● **Required action**: Transcribe nothing but the lines from the one with "[幺篇]从今后相会少，见面难。月暗西厢，凤去秦楼，云敛" to the end of the entries, both included, keeping each exact and leaving every picture out.

● **Extracted entries**:
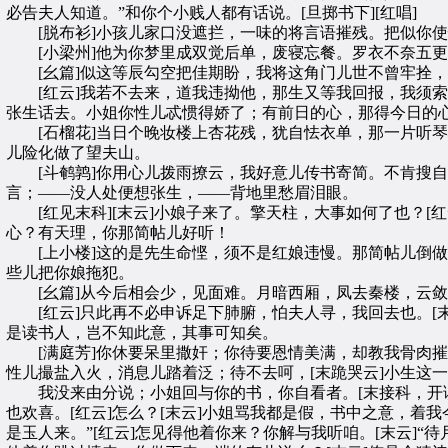
必告夫人知道。”和你个小贱人都有话说。[旦掷书下][红唱]
[脱布衫]小孩儿家口没遮拦，一味的将言语摧残。把似你使性
[小梁州]他为你梦里成双觉后单，废寝忘餐。罗衣不奈五更
[幺篇]似这等辰勾空把佳期盼，我将这角门儿世不曾牢拴，
[红云]我若不去来，道我违拗他，那生又等我回报，我须索走
张生话去。小姐你性儿忒惯得娇了；有前日的心，那得今日的
[石榴花]当日个晚妆楼上杏花残，犹自怯衣单，那一片听琴
儿险化做了望夫山。
[斗鹌鹑]你用心儿拨雨撩云，我好意儿传书寄简。不肯搜自
言；——没人处便想张生，——背地里愁眉泪眼。
[红见末科][末云]小娘子来了。擎天柱，大事如何了也？[红
心？有天理，你那简帖儿好听！
[上小楼]这的是先生命悭，须不是红娘违慢。那简帖儿倒做
些儿把你娘拖犯。
[幺篇]从今后相会少，见面难。月暗西厢，凤去秦楼，云敛
[红云]只此再不必申诉足下肺腑，怕夫人寻，我回去也。[末
是读书人，岂不知此意，其事可知矣。
[满庭芳]你休要呆里撒奸；你待要恩情美满，却教我骨肉摧
性儿撮盐入火，消息儿踏着泛；待不去呵，[末跪哭云]小生这
我没来由分说；小姐回与你的书，你自看者。[末接科，开读
也欢喜。[红云]怎么？[末云]小姐骂我都是假，书中之意，着我
是玉人来。”[红云]怎见得他着你来？你解与我听咱。[末云]“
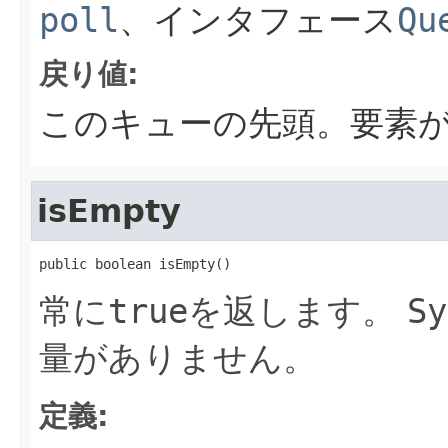
poll
、インタフェース
Qu
戻り値:
このキューの先頭。要素
isEmpty
public boolean isEmpty()
常に
true
を返します。
Sy
量がありません。
定義:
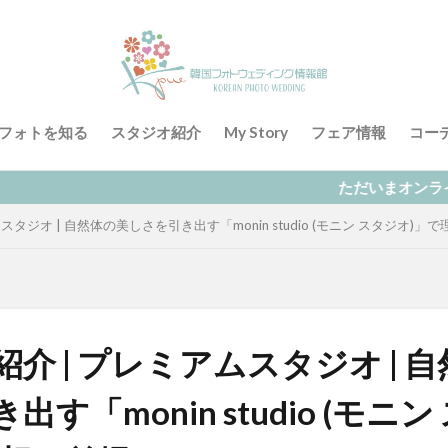
フォトを知る
スタジオ紹介
My Story
フェア情報
コー
ただいまオンラインによる無料相談を受付し
スタジオ | 自然体の美しさを引き出す「monin studio (モニン スタジオ)」
介 | プレミアムスタジオ | 
す「monin studio (モニン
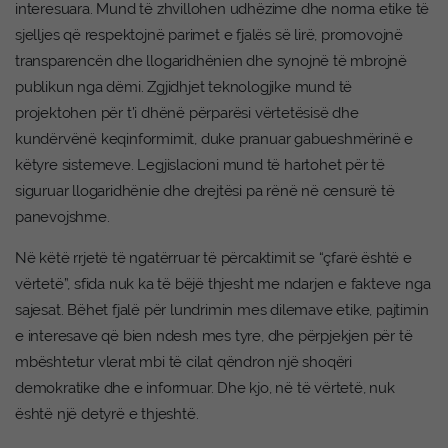
interesuara. Mund të zhvillohen udhëzime dhe norma etike të
sjelljes që respektojnë parimet e fjalës së lirë, promovojnë
transparencën dhe llogaridhënien dhe synojnë të mbrojnë
publikun nga dëmi. Zgjidhjet teknologjike mund të
projektohen për t’i dhënë përparësi vërtetësisë dhe
kundërvënë keqinformimit, duke pranuar gabueshmërinë e
këtyre sistemeve. Legjislacioni mund të hartohet për të
siguruar llogaridhënie dhe drejtësi pa rënë në censurë të
panevojshme.
Në këtë rrjetë të ngatërruar të përcaktimit se “çfarë është e
vërtetë”, sfida nuk ka të bëjë thjesht me ndarjen e fakteve nga
sajesat. Bëhet fjalë për lundrimin mes dilemave etike, pajtimin
e interesave që bien ndesh mes tyre, dhe përpjekjen për të
mbështetur vlerat mbi të cilat qëndron një shoqëri
demokratike dhe e informuar. Dhe kjo, në të vërtetë, nuk
është një detyrë e thjeshtë.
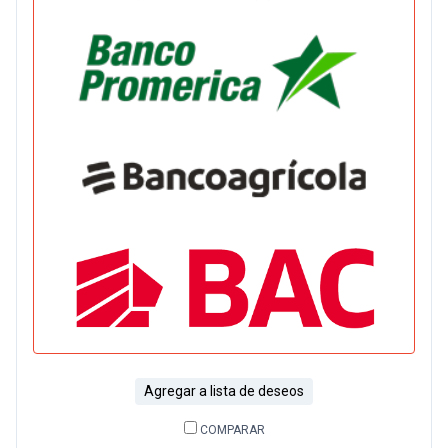
Agregar a lista de deseos
COMPARAR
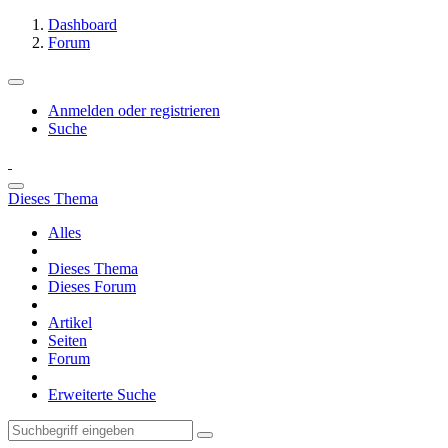
Dashboard
Forum
Anmelden oder registrieren
Suche
Dieses Thema
Alles
Dieses Thema
Dieses Forum
Artikel
Seiten
Forum
Erweiterte Suche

● **Task solution**:
[幺篇]从今后相会少，见面难。月暗西厢，凤去秦楼，云敛
[红云]只此再不必申诉足下肺腑，怕夫人寻，我回去也。[末
是读书人，岂不知此意，其事可知矣。
[满庭芳]你休要呆里撒奸；你待要恩情美满，却教我骨肉摧
性儿撮盐入火，消息儿踏着泛；待不去呵，[末跪哭云]小生这
我没来由分说；小姐回与你的书，你自看者。[末接科，开读
也欢喜。[红云]怎么？[末云]小姐骂我都是假，书中之意，着我
是玉人来。”[红云]怎见得他着你来？你解与我听咱。[末云]“
poll
、インタフェース
Qu
戻り値:
このキューの先頭。要素
isEmpty
public boolean isEmpty()
常に
true
を返します。
Sy
量がありません。
定義:
フォトを知る
スタジオ紹介
My Story
フェア情報
コー
ただいまオンラインによる無料相談を受付し
スタジオ | 自然体の美しさを引き出す「monin studio (モニン スタジオ)」
介 | プレミアムスタジオ | 
す「monin studio (モニン
interesuara. Mund të zhvillohen udhëzime dhe norma etike të
sjelljes që respektojnë parimet e fjalës së lirë, promovojnë
transparencën dhe llogaridhënien dhe synojnë të mbrojnë
publikun nga dëmi. Zgjidhjet teknologjike mund të
projektohen për t’i dhënë përparësi vërtetësisë dhe
kundërvënë keqinformimit, duke pranuar gabueshmërinë e
këtyre sistemeve. Legjislacioni mund të hartohet për të
siguruar llogaridhënie dhe drejtësi pa rënë në censurë të
panevojshme.
Në këtë rrjetë të ngatërruar të përcaktimit se “çfarë është e
vërtetë”, sfida nuk ka të bëjë thjesht me ndarjen e fakteve nga
sajesat. Bëhet fjalë për lundrimin mes dilemave etike, pajtimin
e interesave që bien ndesh mes tyre, dhe përpjekjen për të
mbështetur vlerat mbi të cilat qëndron një shoqëri
demokratike dhe e informuar. Dhe kjo, në të vërtetë, nuk
është një detyrë e thjeshtë.
Agregar a lista de deseos
COMPARAR
Dashboard
Forum
Anmelden oder registrieren
Suche
Dieses Thema
Alles
Dieses Thema
Dieses Forum
Artikel
Seiten
Forum
Erweiterte Suche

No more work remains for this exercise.